After graduating from UC Santa Barbara in 1980, Stevenson had intended to start a career in coaching. With the growth of beach volleyball at the time, however, he was able to become a professional athlete and was later inducted into various halls of fame, including the Professional Beach Volleyball Hall of Fame and the Nike Legends of Beach Volleyball.
After 15 years of touring the world playing beach volleyball, Stevenson’s career came to an end and it was time to return to coaching.
“When I came back into coaching, it was as though I had to pay dues all over again, despite the fact that I had a well-known name within volleyball circles,” Stevenson said.
If he had stayed with coaching out of college, Stevenson said he would have found himself established at an institution for the long haul.
Instead, he worked his way back up the ladder. Stevenson coached for Sonoma State from 2000 to 2001 and helped bring them from a 6-22 season to 22-11.
Then from 2002 to 2004, while at St. Mary’s College, he took a team that hadn’t had a winning record in 14 years to the Sweet 16 of the NCAA Tournament.
To the surprise of St. Mary’s, however, Stevenson left the team and headed to Cal Poly.
“After taking St. Mary’s to No. 9 in the nation, people wondered why I left,” Stevenson said. “The reason was because that the people there did not appreciate volleyball the way that I knew that they did here at Cal Poly.”
When he left, he wasn’t alone. Cal Poly’s senior setter Chelsea Hayes transferred from St. Mary’s at the same time as Stevenson. She said that being on his team was one of the main reasons why she transferred.
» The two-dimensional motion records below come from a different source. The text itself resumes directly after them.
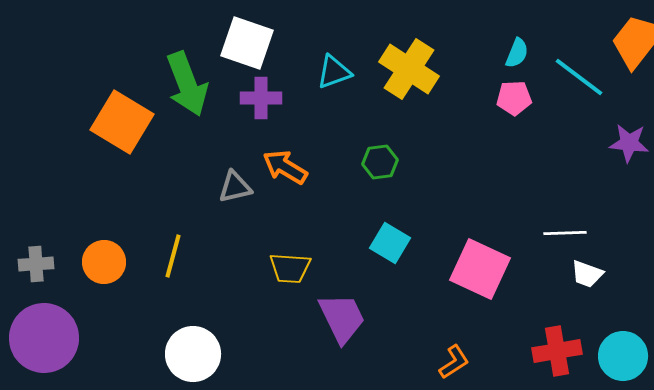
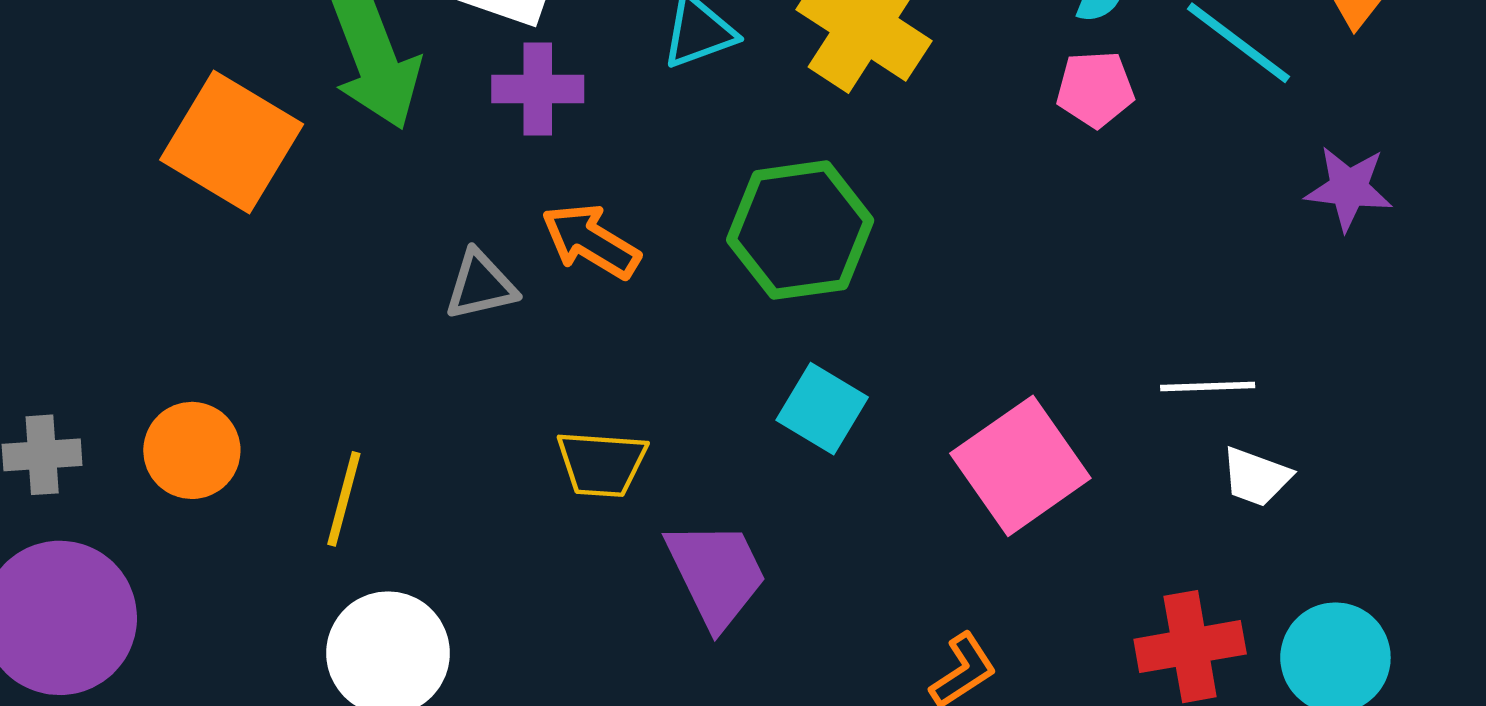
green hexagon: (380, 162) -> (800, 230), size x1.8
yellow line: (173, 256) -> (344, 499), moved
pink square: (480, 269) -> (1020, 466), turned 30

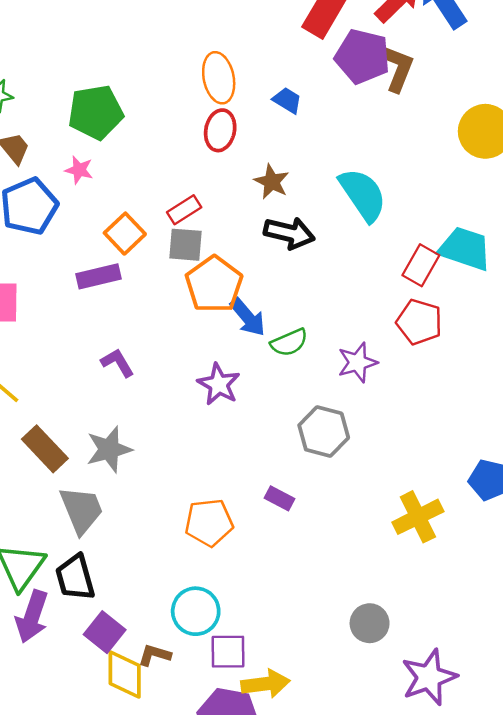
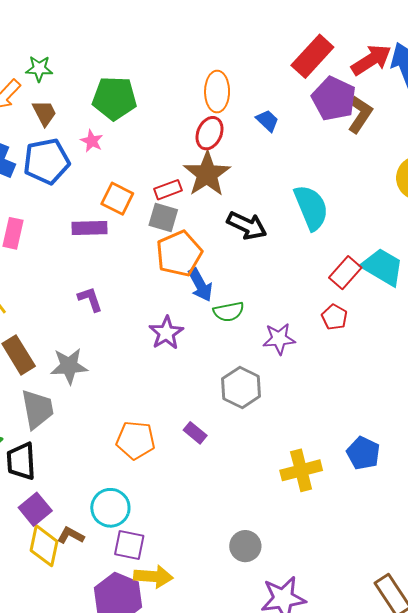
brown star: (272, 182) -> (207, 174), moved, size x1.6
orange square: (125, 234) -> (117, 199), turned -32
red pentagon: (419, 322) -> (335, 317), size x0.7

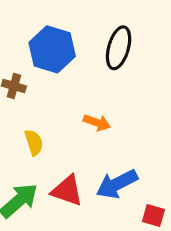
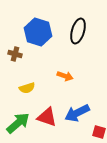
yellow semicircle: (34, 142) -> (27, 88), turned 91

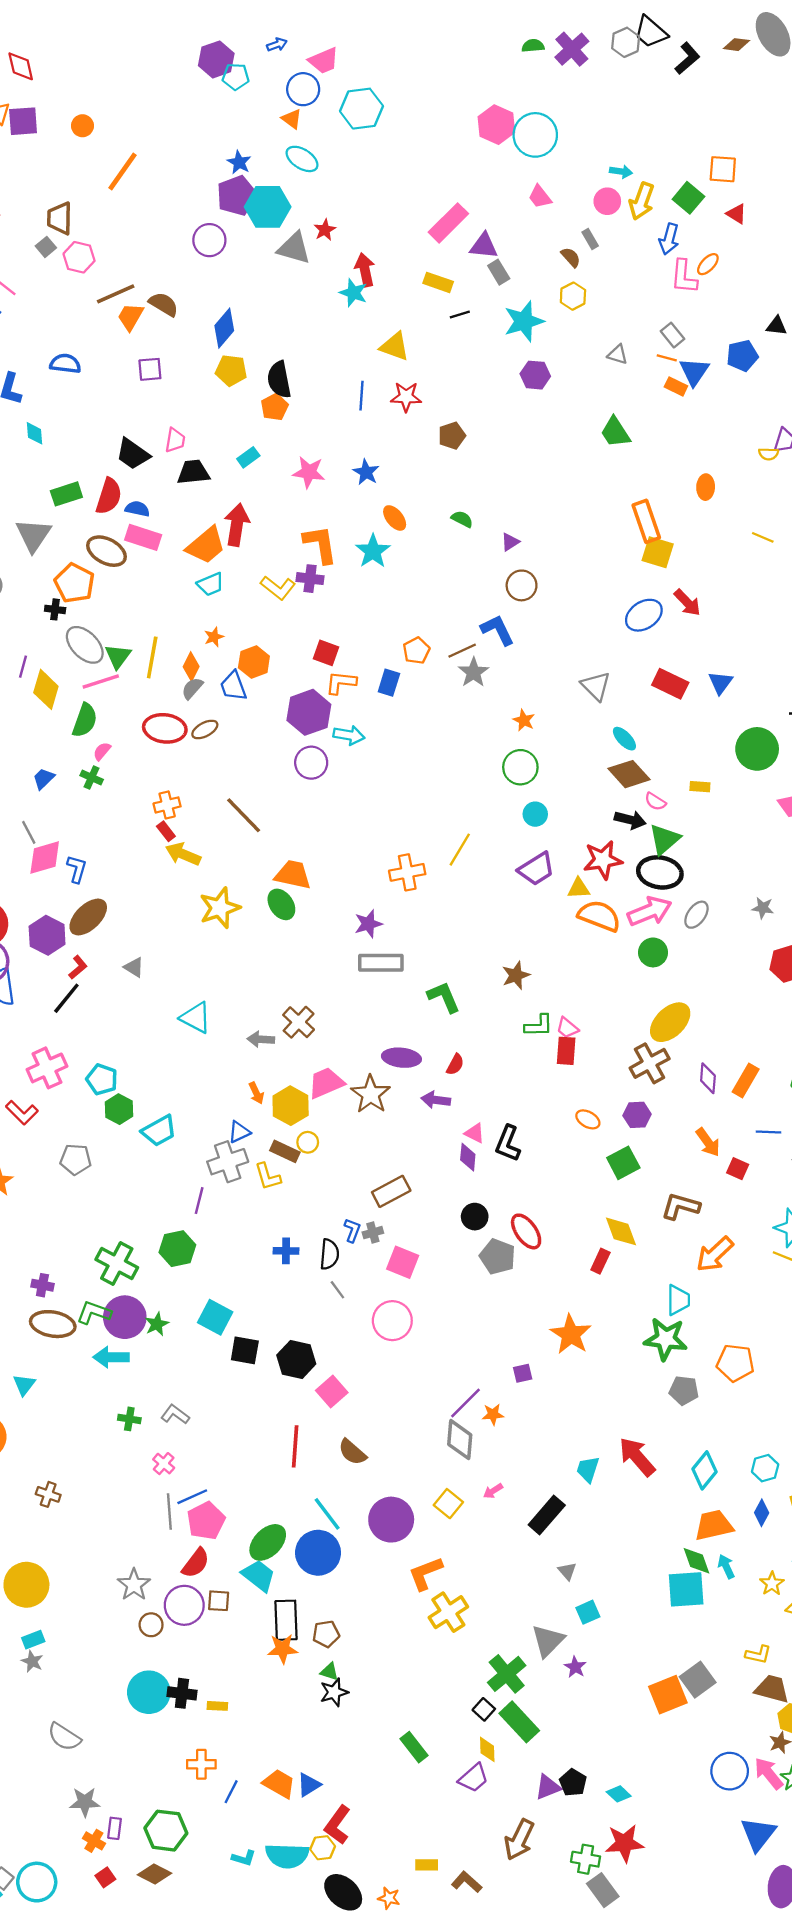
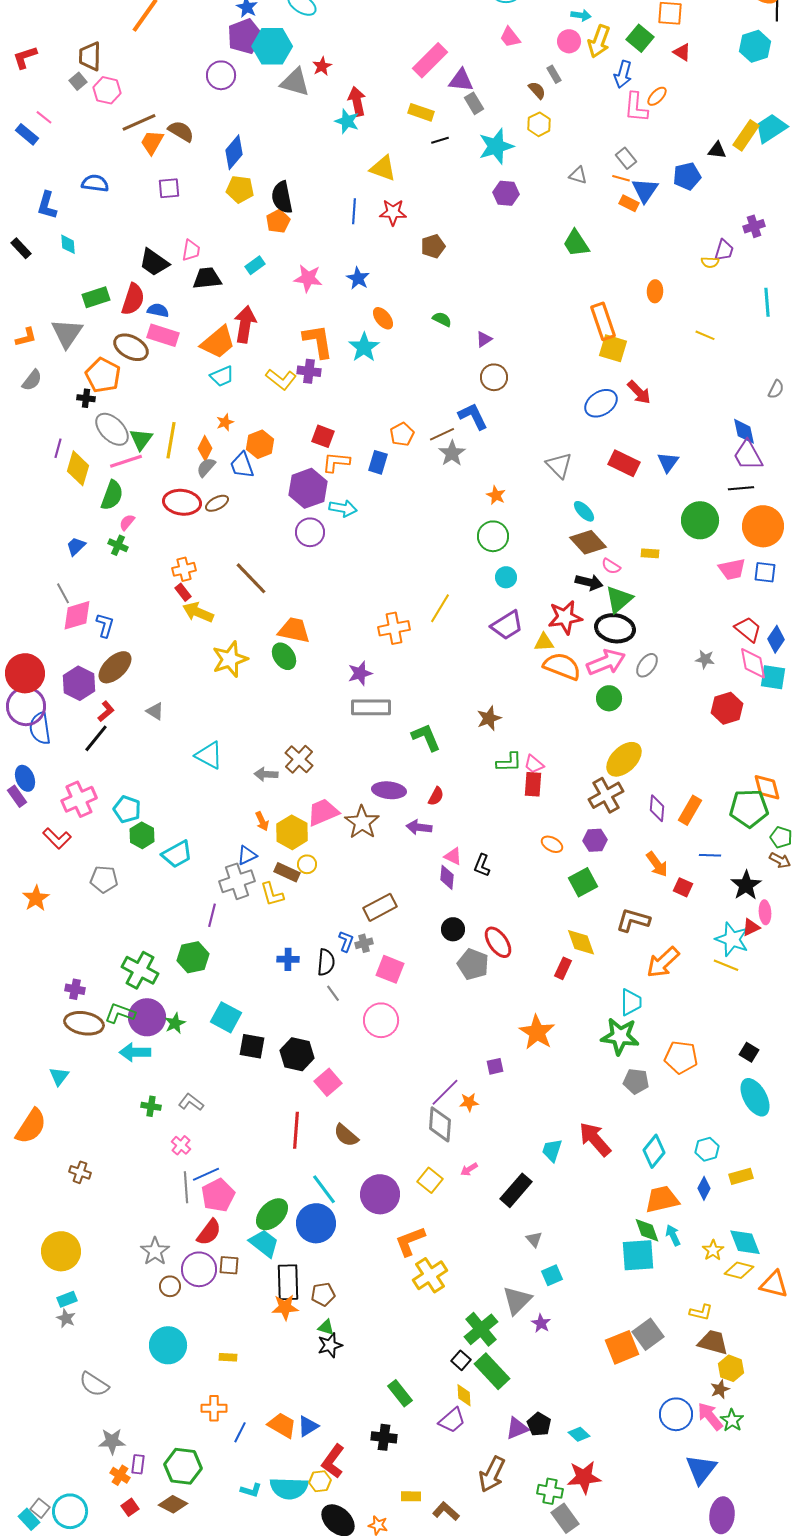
black L-shape: (508, 1143) -> (482, 865), size x0.7
black cross: (182, 1693) -> (384, 1437), moved

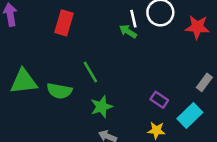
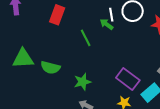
green line: (90, 72) -> (86, 38), moved
purple rectangle: (159, 100) -> (128, 79), size x1.6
“I’ve been with Jon for my fifth year now and I can’t imagine playing for anyone else,” Hayes said. “Jon is just an amazing coach and has a way of making teams reach their highest level.”
Hayes is an Atascadero native who led the Mustangs with 1403 assists last season and averaged 12.53 assists per game.
“The quality of athletes on this team are significantly superior to prior teams that I’ve coached in the sense of athletic ability and overall power,” Stevenson said.
Hayes said Stevenson’s efficient and effective practice method is what makes him a great coach and that is what allows him to get the best out of his players.
“In the past 10 years, I’ve been very serious about becoming a scientist of the sport,” Stevenson said. “When you’re a young coach you don’t think about why you’re doing what you’re doing. Now I’m one of the people to be on task with everything that I do by not wasting anyone’s time.”
Stevenson said with the improved athletes already on the team and the talented incoming players acquired for the next two years, he hopes to see the team in the hunt for a national championship.
“We’re the best trained team and we can take over the big schools that have superior athletes because of the systems we run,” Hayes said. “There are great things in store for us and I’m glad that Jon’s going to take us there.”
As Stevenson’s 50th birthday approaches in August, he is questioning what he wants to do and where he belongs.
“It’s been 38 years of my life in the sport of volleyball,” Stevenson said. “Wherever I am, I’m going to bring a lot to it. It is, in my opinion, critical that I have that support and I believe we do have it here.”
Although he doesn’t know what his plans are when his contract expires in 2011, what matters to him now is getting more standing room only crowds in Mott Gym.
“I have no intention of retiring.but right now it’s really more about getting more of the support that’s growing for our volleyball program both internally and externally. That’s really meaningful to me.”